This episode is dedicated to all those who not-so-lovingly once branded the series 'The Talking Dead,' a nickname that has been put to pasture with balletic bravado. Fortunately, the series doesn't seem like it's putting its entire foot on the pedal - 'The Damned' is as riddled with silence as it is gunfire: it's talking that's the sideshow, our characters - split into four factions - prowling Saviour corridors in scenes evoking video game thrills as they begin taking out Negan's house of cards from the bottom up.

There's Aaron (Ross Marquand), wounded Eric (Jordan Woods-Robinson) and company firing rifles - a far cry from the humane souls we met in season five - and there's Carol (Melissa McBride) who has been shunted with the quote-spewing and, at times eye-rolling King Ezekiel (Khary Payton). Then there's Morgan (Lennie James), Tara (Alanna Masterson) and Jesus (Tom Payne) who each get their succinct arc, the former especially who after almost meeting his maker in a hail of bullets curbs his conscientious objecting past to fast track his way to the show's most deadly character.

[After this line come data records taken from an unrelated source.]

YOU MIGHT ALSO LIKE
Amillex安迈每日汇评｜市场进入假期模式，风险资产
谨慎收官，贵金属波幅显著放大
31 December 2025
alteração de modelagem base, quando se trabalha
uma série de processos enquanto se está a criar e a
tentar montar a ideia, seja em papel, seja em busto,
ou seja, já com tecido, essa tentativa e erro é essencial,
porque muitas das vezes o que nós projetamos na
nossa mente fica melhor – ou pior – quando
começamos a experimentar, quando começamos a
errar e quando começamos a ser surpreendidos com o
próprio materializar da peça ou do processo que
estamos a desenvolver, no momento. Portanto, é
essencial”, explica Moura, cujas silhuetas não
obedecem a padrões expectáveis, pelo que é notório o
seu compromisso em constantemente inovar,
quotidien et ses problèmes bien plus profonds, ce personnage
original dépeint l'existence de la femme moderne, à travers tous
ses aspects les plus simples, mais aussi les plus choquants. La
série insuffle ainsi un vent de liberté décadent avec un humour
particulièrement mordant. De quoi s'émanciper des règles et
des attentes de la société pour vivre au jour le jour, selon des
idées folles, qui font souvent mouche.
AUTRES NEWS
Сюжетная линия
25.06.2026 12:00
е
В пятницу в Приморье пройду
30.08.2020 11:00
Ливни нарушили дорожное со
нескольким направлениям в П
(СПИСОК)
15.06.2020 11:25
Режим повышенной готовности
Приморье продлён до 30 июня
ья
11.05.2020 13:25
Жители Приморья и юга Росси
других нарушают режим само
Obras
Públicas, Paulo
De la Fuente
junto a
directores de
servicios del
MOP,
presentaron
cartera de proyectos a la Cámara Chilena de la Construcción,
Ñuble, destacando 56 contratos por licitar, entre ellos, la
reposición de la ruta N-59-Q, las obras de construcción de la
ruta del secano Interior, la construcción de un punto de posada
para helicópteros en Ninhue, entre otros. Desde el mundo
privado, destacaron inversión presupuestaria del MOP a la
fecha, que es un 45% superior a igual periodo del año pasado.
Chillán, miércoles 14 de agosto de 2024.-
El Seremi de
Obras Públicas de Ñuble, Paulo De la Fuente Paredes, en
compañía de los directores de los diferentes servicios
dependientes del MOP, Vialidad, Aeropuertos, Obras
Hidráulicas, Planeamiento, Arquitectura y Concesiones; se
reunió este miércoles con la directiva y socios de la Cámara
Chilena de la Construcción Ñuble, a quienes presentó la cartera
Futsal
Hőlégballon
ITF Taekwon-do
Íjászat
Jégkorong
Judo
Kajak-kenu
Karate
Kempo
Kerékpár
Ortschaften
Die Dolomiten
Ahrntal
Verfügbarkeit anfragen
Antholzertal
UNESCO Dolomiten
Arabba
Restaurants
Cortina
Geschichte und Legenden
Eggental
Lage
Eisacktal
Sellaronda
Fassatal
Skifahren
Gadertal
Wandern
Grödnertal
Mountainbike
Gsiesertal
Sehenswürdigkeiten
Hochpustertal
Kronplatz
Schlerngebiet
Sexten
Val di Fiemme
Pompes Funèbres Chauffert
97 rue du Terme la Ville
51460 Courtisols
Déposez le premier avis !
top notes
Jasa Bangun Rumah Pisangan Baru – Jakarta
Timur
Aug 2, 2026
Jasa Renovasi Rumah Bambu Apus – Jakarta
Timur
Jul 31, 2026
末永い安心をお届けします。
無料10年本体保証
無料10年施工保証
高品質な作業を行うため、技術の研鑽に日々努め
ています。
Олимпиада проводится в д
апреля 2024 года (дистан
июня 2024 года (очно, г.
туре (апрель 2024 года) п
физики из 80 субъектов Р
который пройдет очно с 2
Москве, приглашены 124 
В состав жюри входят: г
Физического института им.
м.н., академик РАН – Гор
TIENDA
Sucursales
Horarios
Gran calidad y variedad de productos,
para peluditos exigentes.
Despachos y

Jesus has taken his place, the bearded wonder intent on capturing all surrendering Saviours as opposed to murdering them in cold blood, preaching to Maggie's kindness as motivation. "Even if Maggie listens to you, Rick will listen to me," a disapproving Tara tells him, almost comically sandwiched by scenes showing Rick impaling somebody on a spike and then abandoning an unmanned baby lying in a cot. It's these scenes which encapsulate what The Walking Dead does so well - should we be rooting for these band of bloodthirsty heroes? The line between villainy is murkier than ever.

Andrew Lincoln shines as an evidently perturbed Rick hesitates, his emotions bubbling beneath the grizzled surface. He looks into a mirror, rifle in hand, clothes drenched in blood - a far cry from waking up in that hospital bed in Atlanta. Such thoughts are echoed by the preternatural arrival of a character not glimpsed since te the heady days of season one - Morales (Juan Gabriel Pareja).

The Walking Dead is facing a minor quandary - while favouring balls-to-the-wall action, shunning much of what many fans criticised about its seventh season, this episode struggles to reach the heights you’d hope. In some eyes, the reintroduction of Morales may be one shark jump too far - to others, however, it'll serve as an enticing twist embracing a continuity the sprawling show has failed to manage in many seasons. If season 8 continues rewarding original viewers in this way- much like it did with the premiere's many callbacks - it has the potential to be the show's most exciting run in years.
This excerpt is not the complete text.